EU-Industriekommissar Günter Verheugen warnte die europäischen Länder mit Standorten des Autobauers vor einem Bieterwettbewerb. "Wenn jeder für sich mit Detroit verhandelt, werden sich die Amerikaner die besten Angebote aussuchen können", sagte Verheugen der Zeitung "Hamburger Abendblatt". "Ob das die wirtschaftlich tragfähigsten wären, stünde in den Sternen." GM forderte er auf, nun seiner Verantwortung gerecht zu werden und Opel den notwendigen finanziellen und technischen Freiraum zu lassen.

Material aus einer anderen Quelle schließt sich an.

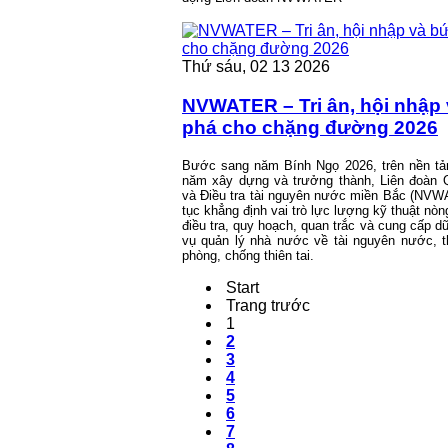
Thứ sáu, 02 13 2026
NVWATER – Tri ân, hội nhập 
phá cho chặng đường 2026
Bước sang năm Bính Ngọ 2026, trên nền tả
năm xây dựng và trưởng thành, Liên đoàn 
và Điều tra tài nguyên nước miền Bắc (NVW
tục khẳng định vai trò lực lượng kỹ thuật nòn
điều tra, quy hoạch, quan trắc và cung cấp dữ
vụ quản lý nhà nước về tài nguyên nước, t
phòng, chống thiên tai.
Start
Trang trước
1
2
3
4
5
6
7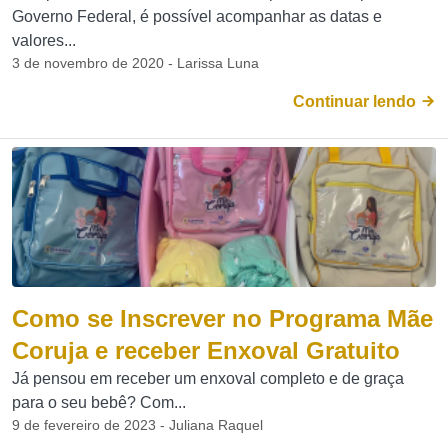
Governo Federal, é possível acompanhar as datas e
valores...
3 de novembro de 2020 - Larissa Luna
Continuar lendo
Como se Inscrever no Programa Mãe
Coruja e receber Enxoval Gratuito
Já pensou em receber um enxoval completo e de graça
para o seu bebê? Com...
9 de fevereiro de 2023 - Juliana Raquel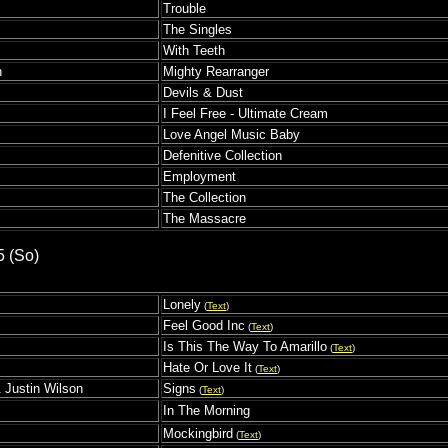
Trouble
The Singles
With Teeth
n
Mighty Rearranger
Devils & Dust
I Feel Free - Ultimate Cream
Love Angel Music Baby
Defenitive Collection
Employment
The Collection
The Massacre
5 (So)
Lonely
(
Text
)
Feel Good Inc
(
Text
)
Is This The Way To Amarillo
(
Text
)
Hate Or Love It
(
Text
)
 Justin Wilson
Signs
(
Text
)
In The Morning
Mockingbird
(
Text
)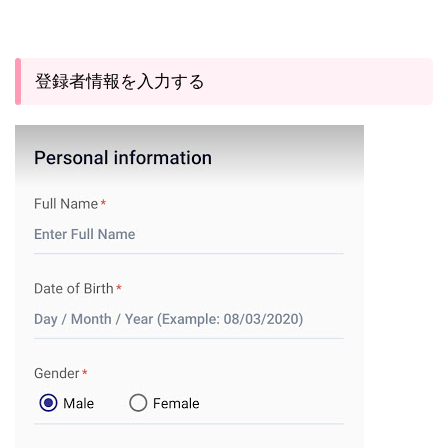
登録者情報を入力する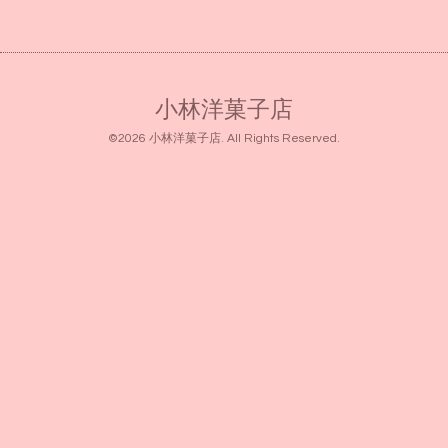
小林洋菓子店
©2026
小林洋菓子店
. All Rights Reserved.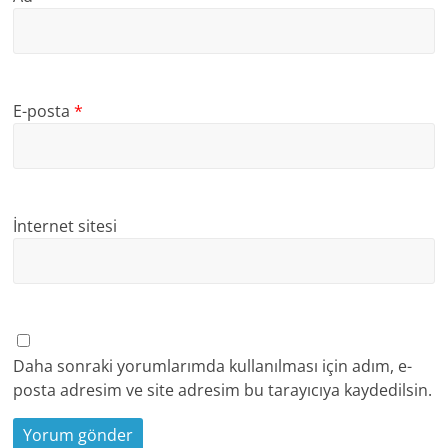
E-posta
*
İnternet sitesi
Daha sonraki yorumlarımda kullanılması için adım, e-
posta adresim ve site adresim bu tarayıcıya kaydedilsin.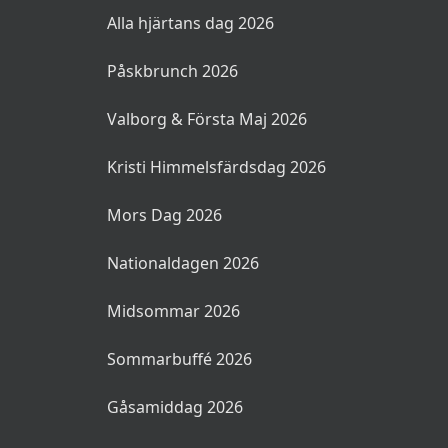
Alla hjärtans dag 2026
Påskbrunch 2026
Valborg & Första Maj 2026
Kristi Himmelsfärdsdag 2026
Mors Dag 2026
Nationaldagen 2026
Midsommar 2026
Sommarbuffé 2026
Gåsamiddag 2026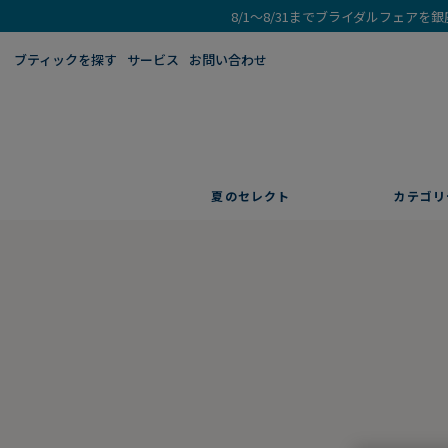
8/1～8/31までブライダルフェア
ブティックを探す​
サービス
お問い合わせ
夏のセレクト
カテゴリ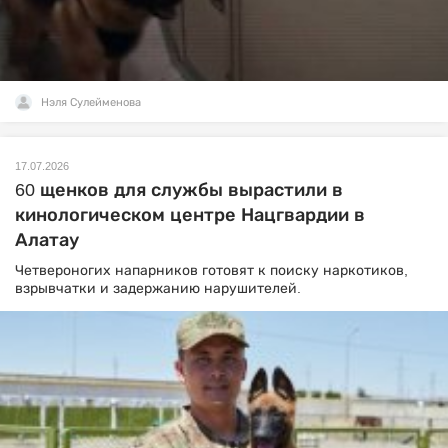
Нэля Сулейменова
17.07.2026
60 щенков для службы вырастили в
кинологическом центре Нацгвардии в
Алатау
Четвероногих напарников готовят к поиску наркотиков,
взрывчатки и задержанию нарушителей.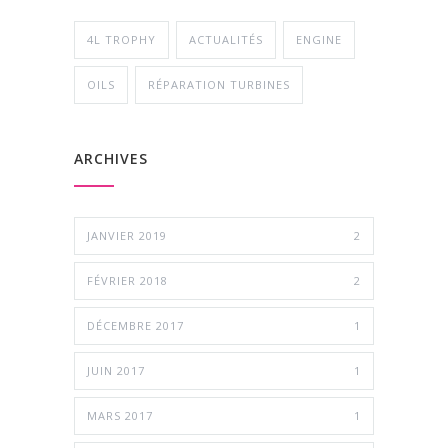
4L TROPHY
ACTUALITÉS
ENGINE
OILS
RÉPARATION TURBINES
ARCHIVES
JANVIER 2019
2
FÉVRIER 2018
2
DÉCEMBRE 2017
1
JUIN 2017
1
MARS 2017
1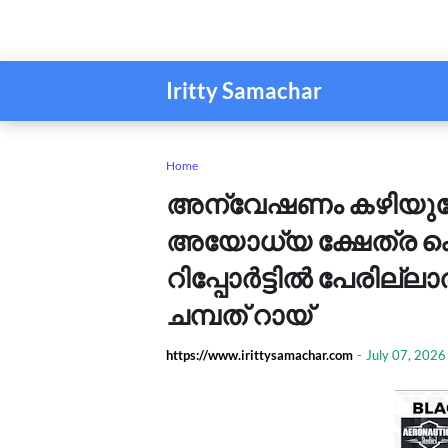
Iritty Samachar
Home
അന്വേഷണം കഴിയുമ്പ
അയോധ്യ ക്ഷേത്ര 
റിപ്പോർട്ടിൽ പേരില്ലാ
ചമ്പത് റായ്
https://www.irittysamachar.com
-
July 07, 2026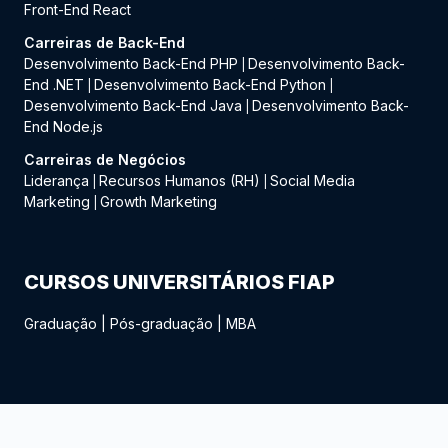
Front-End React
Carreiras de Back-End
Desenvolvimento Back-End PHP
Desenvolvimento Back-
|
End .NET
Desenvolvimento Back-End Python
|
|
Desenvolvimento Back-End Java
Desenvolvimento Back-
|
End Node.js
Carreiras de Negócios
Liderança
Recursos Humanos (RH)
Social Media
|
|
Marketing
Growth Marketing
|
CURSOS UNIVERSITÁRIOS FIAP
Graduação
|
Pós-graduação
|
MBA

Zugleich verteidigte Verheugen die Haltung der vorigen Bundesregierung, die sich für einen Opel-Verkauf an ein Konsortium mit dem österreichisch-kanadischen Zulieferer Magna und der russischen Sberbank stark gemacht hatte. Ohne den deutschen Überbrückungskredit über 1,5 Mrd. Euro wären die europäischen GM-Standorte im Frühjahr in Insolvenz gegangen. Er räumte allerdings ein, dass die jetzige Situation ohne das Eingreifen der EU-Wettbewerbsbehörde nicht entstanden wäre. Doch sei dieses nicht von ungefähr gekommen. "Die meisten EU-Länder mit GM-Standorten haben der deutschen Festlegung auf Magna sehr skeptisch gegenübergestanden und ökonomischen Nationalismus beklagt", sagte der EU-Kommissar.

EU-Wettbewerbskommissarin Neelie Kroes hatte deswegen in die Verhandlungen über die Opel-Sanierung eingegriffen und GM damit die Möglichkeit verschafft, den Verkauf abzusagen.